For the crumble, you want to take 100gm of cold butter, and the same amount of flour. dice the cold butter finely, and rub it into the flour to form a crumb. Once this is done, mix through a cup of oats, a 1/2 cup of coconut (shredded) and a 1/4 cup of brown sugar, and crumb together a bit more. Spread it onto a baking tray and cook for 20 minutes or so at 180, until everything is browned and crispy.

Drop the rhubarb into a serving bowl, cover liberally with crumble mix, and top with cream/yoghurt/icecream/whatever.

Nasu Dengaku

It turns out that this delicious Japanese treat is simple as all hell to make. I'm not such a fan of the deep frying, so rather than cooking eggplant in that way, I simply halved them, brushed them with a little oil (rice bran oil, to be exact) and baked them at 200c until they were melting to pieces, half an hour or so (although this will depend on the size of the eggplant).

To make the miso topping stuff, Take a cup of dashi broth, a couple big tablespoons of white miso paste, good splash of Mirin, a tablespoon of sugar, and a teaspoon of cornflour, and simmer the mixed ingredients until they are thickening.

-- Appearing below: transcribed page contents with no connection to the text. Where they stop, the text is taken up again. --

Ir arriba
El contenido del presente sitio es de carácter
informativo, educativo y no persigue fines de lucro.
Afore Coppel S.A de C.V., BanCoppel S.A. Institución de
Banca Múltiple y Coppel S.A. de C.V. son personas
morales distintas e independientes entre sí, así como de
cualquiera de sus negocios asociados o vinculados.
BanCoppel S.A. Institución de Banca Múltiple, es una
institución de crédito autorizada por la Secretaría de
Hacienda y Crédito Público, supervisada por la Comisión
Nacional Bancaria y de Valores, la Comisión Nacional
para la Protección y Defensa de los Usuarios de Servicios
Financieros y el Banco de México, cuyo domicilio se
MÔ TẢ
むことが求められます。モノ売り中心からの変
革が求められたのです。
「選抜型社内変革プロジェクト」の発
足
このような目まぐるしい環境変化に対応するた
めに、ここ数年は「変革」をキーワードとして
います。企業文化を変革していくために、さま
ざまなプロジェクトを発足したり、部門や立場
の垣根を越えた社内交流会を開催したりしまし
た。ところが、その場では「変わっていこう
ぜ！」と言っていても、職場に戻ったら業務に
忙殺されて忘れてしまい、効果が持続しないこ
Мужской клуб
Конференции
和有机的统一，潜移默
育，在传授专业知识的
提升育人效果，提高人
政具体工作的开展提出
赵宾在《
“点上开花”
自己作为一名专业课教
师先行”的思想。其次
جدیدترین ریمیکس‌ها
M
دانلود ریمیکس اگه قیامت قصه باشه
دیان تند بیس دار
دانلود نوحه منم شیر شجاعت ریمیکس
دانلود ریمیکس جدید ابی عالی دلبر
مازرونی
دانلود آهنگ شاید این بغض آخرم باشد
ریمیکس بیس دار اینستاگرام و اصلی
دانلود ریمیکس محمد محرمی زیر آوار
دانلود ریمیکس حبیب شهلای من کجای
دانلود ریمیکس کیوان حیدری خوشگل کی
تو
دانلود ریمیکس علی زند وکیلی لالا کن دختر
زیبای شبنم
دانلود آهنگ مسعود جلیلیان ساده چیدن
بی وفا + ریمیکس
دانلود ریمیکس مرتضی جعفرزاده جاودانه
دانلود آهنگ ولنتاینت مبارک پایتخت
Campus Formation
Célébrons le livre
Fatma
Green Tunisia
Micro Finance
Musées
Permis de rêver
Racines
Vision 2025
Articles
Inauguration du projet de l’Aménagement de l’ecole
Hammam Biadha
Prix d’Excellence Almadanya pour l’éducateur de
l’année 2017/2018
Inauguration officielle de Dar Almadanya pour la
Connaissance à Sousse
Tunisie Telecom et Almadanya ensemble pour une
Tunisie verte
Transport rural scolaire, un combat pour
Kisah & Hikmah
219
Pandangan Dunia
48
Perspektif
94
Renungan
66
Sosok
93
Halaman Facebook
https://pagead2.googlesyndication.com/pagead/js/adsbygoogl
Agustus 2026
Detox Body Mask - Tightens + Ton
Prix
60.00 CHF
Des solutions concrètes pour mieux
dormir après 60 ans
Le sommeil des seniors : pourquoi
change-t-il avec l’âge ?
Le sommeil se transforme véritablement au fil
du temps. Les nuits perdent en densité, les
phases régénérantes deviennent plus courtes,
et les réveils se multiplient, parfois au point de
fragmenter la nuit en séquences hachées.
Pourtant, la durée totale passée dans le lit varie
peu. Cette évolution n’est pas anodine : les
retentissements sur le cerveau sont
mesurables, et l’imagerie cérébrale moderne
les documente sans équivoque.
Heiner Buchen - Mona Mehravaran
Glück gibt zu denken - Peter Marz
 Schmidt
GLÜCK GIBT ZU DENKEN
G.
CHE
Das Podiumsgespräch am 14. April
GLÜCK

Top the melty eggplant with the sauce, and return to the oven for a few minutes to crisp up. Crank the heat as high as possible for this portion of the cooking. Sprinkle some sesame seeds on top to serve. You should be able to 'cut' them with chopsticks, if they are cooked enough.

Monday, May 18, 2009


Scottish bread rolls, actually pretty easy to make. Recipe incoming when I can find the book I got it from.


Lamb! With garlic and a Moroccan type spice mix, stir fried. Capsicum and courgette sticks in there, and onion in the base. yum.

Thursday, May 7, 2009

Kangaroo Ragout!

Take a bunch of kangaroo, a bit of wine, a lot of garlic and onion, and some stock. Cook the kangaroo until it is falling to pieces on a fork, and the sauce in which it has cooked has reduced to a delicious silky texture. Put this delicious combination on top of freshly cooked Penne pasta, cooked al dente, and top with flat leaf parsley and goats cheese. Yum!

I could probably make up a recipe if anyone was interested.